Hacker News new | ask | show | jobs
by _sword 841 days ago
At this point I wonder how much of the GPT-4 advantage has been OpenAI's pre-training data advantage vs. fundamental advancements in theory or engineering. Has OpenAI mastered deep nuances others are missing? Or is their data set large enough that most test-cases are already a sub-set of their pre-training data?
5 comments

More than pretraining data, I think the advantage was ChatGPT and how quickly it grew. Remember it was 3.5, and within a month or two, it generated so many actual q&a pairs with rating, feedback, and production level data of how a model will be used by actual users. Those queries and subsequent RLHF + generating better answers for the questions meant the model would have been improved a lot at the SFT stage. Think this is the reason why Anthropic, Google, and Mistral, all three launched their own chatbots, all providing it to users for free and getting realtime q&a data for them to finetune the models on. Google did it with bard too, but it was so bad that not many used it.
My understanding is that GPT-4 had been almost fully trained before ChatGPT was released - they spent around six months testing GPT-4 before making it available to the public, ChatGPT came out 31st November 2022, GPT-4 came out March 14th 2023.

But maybe that was still enough time for them to instruction tune it based on ChatGPT feedback, or at least to focus more of their fine tuning iteration in the areas they learned were strong or weak for 3.5 based on ChatGPT usage?

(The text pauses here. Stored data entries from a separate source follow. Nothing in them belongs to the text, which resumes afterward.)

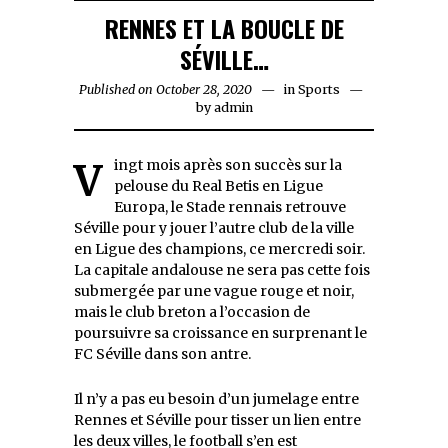
RENNES ET LA BOUCLE DE
SÉVILLE…
Published on
October 28, 2020
October
in
Sports
by
admin
28,
2020
Vingt mois après son succès sur la
pelouse du Real Betis en Ligue
Europa, le Stade rennais retrouve
Séville pour y jouer l’autre club de la ville
en Ligue des champions, ce mercredi soir.
La capitale andalouse ne sera pas cette fois
submergée par une vague rouge et noir,
mais le club breton a l’occasion de
poursuivre sa croissance en surprenant le
FC Séville dans son antre.
Il n’y a pas eu besoin d’un jumelage entre
Rennes et Séville pour tisser un lien entre
les deux villes, le football s’en est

I don't think it was pretrained on knowledge gaps. A version was already available in testing w select customers. The version released to the public would definitely have feedback from those customers, and finetuned/instruction tuned on the data from ChatGPT.

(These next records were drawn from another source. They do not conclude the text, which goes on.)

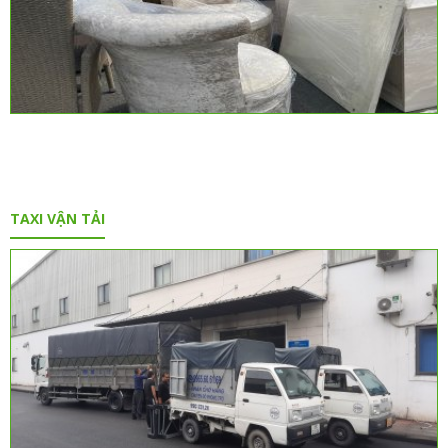
TAXI VẬN TẢI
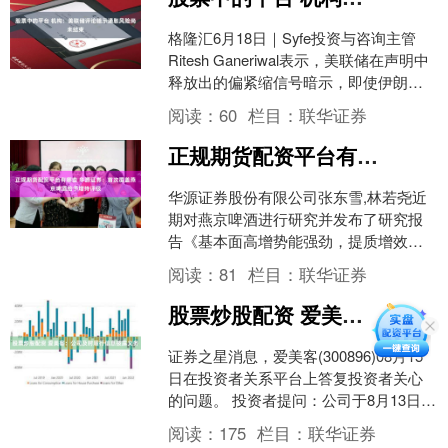
格隆汇6月18日｜Syfe投资与咨询主管
Ritesh Ganeriwal表示，美联储在声明中
释放出的偏紧缩信号暗示，即使伊朗冲
突结束且能源供应恢复正常，通胀风
阅读：
60
栏目：
联华证券
险....
正规期货配资平台有哪些 华源证券：首次覆盖燕京啤酒给予增持评级
华源证券股份有限公司张东雪,林若尧近
期对燕京啤酒进行研究并发布了研究报
告《基本面高增势能强劲，提质增效迈
向新阶段》，首次覆盖燕京啤酒给予增
阅读：
81
栏目：
联华证券
持评级。 燕京啤酒(0....
股票炒股配资 爱美客：公司及时履行信息披露义务
证券之星消息，爱美客(300896)08月15
日在投资者关系平台上答复投资者关心
的问题。 投资者提问：公司于8月13日在
互动平台称“REGEN尚未收到仲裁受理
阅读：
175
栏目：
联华证券
文....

Training data is publicly available internet (and accessible to everyone). It's the SFT step w high quality examples which determines how well a model is able to answer questions. ChatGPT's virality played a part in that in the sense that OAI got the real world examples + feedback others did not have. And yeah, it would have been logical to focus on 3.5's weaknesses too. From Karpathy's videos, it seems they hired a contractual labelling firm to generate q&a pairs.

Also, worth to remind that Bing Chat was launched in February 7 with GPT4 already.
I'd guess a bit of both, perhaps more on the data side. One could also flip the question and ask how is this new Anthropic model able to beat GPT-4 in some benchmarks?

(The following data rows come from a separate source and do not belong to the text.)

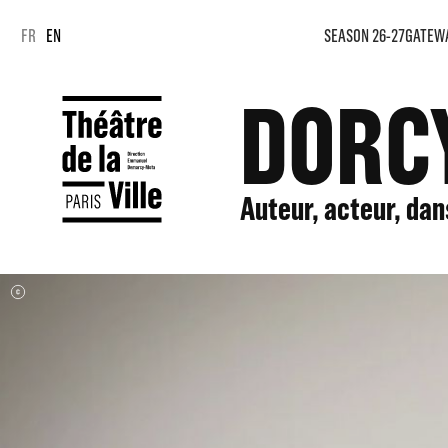
Cookies management panel
Cookies management panel
FR
EN
SEASON 26-27
GATEW
DORC
Auteur, acteur, da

As far as data, OpenAI haven't just scraped/bought existing data, they have also on a fairly large scale (hundreds of contractors) had custom datasets created, which is another area they may have a head start unless others can find different ways around this (e.g. synthetic data, or filtering for data quality).

Altman has previously said (on Lex's podcast I think) that OpenAI (paraphrasing) is all about results and have used some ad-hoc approaches to achieve that, without hinting at what those might be. But, given how fast others like Anthropic and Google are catching up I'd assume each has their own bag of tricks too, whether that comes down to data and training or architectural tweaks.

There was a period of time where data was easily accessible, and Open AI suctioned up as much of it as possible. Places have locked the doors since then realizing someone was raiding their pantry.

To get that dataset now would take significantly more expense.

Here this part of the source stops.